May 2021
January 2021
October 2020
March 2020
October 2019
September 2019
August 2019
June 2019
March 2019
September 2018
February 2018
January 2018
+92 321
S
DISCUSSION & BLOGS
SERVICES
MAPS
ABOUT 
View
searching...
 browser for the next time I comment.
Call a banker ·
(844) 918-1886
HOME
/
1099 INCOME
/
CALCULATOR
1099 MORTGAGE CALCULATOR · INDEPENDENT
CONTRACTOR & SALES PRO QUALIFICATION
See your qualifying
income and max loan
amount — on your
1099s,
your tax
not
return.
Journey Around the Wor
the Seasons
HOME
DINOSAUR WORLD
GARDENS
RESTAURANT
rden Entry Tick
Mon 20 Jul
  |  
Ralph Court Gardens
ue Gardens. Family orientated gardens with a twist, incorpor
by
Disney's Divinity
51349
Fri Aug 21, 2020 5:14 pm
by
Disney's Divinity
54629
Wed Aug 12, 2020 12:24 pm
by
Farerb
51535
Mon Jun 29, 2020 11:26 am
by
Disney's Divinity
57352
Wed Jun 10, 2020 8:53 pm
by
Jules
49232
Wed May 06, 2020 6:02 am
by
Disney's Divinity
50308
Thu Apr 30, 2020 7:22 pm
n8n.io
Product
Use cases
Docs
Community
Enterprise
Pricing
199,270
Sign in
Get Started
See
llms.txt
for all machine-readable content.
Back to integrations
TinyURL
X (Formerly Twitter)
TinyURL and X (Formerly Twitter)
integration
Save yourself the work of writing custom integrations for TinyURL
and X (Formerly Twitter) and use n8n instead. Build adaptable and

**WHAT IS NEEDED**
Type the whole listing again, unaltered.

**REPLY**
May 2021
January 2021
October 2020
March 2020
October 2019
September 2019
August 2019
June 2019
March 2019
September 2018
February 2018
January 2018
+92 321
S
DISCUSSION & BLOGS
SERVICES
MAPS
ABOUT 
View
searching...
 browser for the next time I comment.
Call a banker ·
(844) 918-1886
HOME
/
1099 INCOME
/
CALCULATOR
1099 MORTGAGE CALCULATOR · INDEPENDENT
CONTRACTOR & SALES PRO QUALIFICATION
See your qualifying
income and max loan
amount — on your
1099s,
your tax
not
return.
Journey Around the Wor
the Seasons
HOME
DINOSAUR WORLD
GARDENS
RESTAURANT
rden Entry Tick
Mon 20 Jul
  |  
Ralph Court Gardens
ue Gardens. Family orientated gardens with a twist, incorpor
by
Disney's Divinity
51349
Fri Aug 21, 2020 5:14 pm
by
Disney's Divinity
54629
Wed Aug 12, 2020 12:24 pm
by
Farerb
51535
Mon Jun 29, 2020 11:26 am
by
Disney's Divinity
57352
Wed Jun 10, 2020 8:53 pm
by
Jules
49232
Wed May 06, 2020 6:02 am
by
Disney's Divinity
50308
Thu Apr 30, 2020 7:22 pm
n8n.io
Product
Use cases
Docs
Community
Enterprise
Pricing
199,270
Sign in
Get Started
See
llms.txt
for all machine-readable content.
Back to integrations
TinyURL
X (Formerly Twitter)
TinyURL and X (Formerly Twitter)
integration
Save yourself the work of writing custom integrations for TinyURL
and X (Formerly Twitter) and use n8n instead. Build adaptable and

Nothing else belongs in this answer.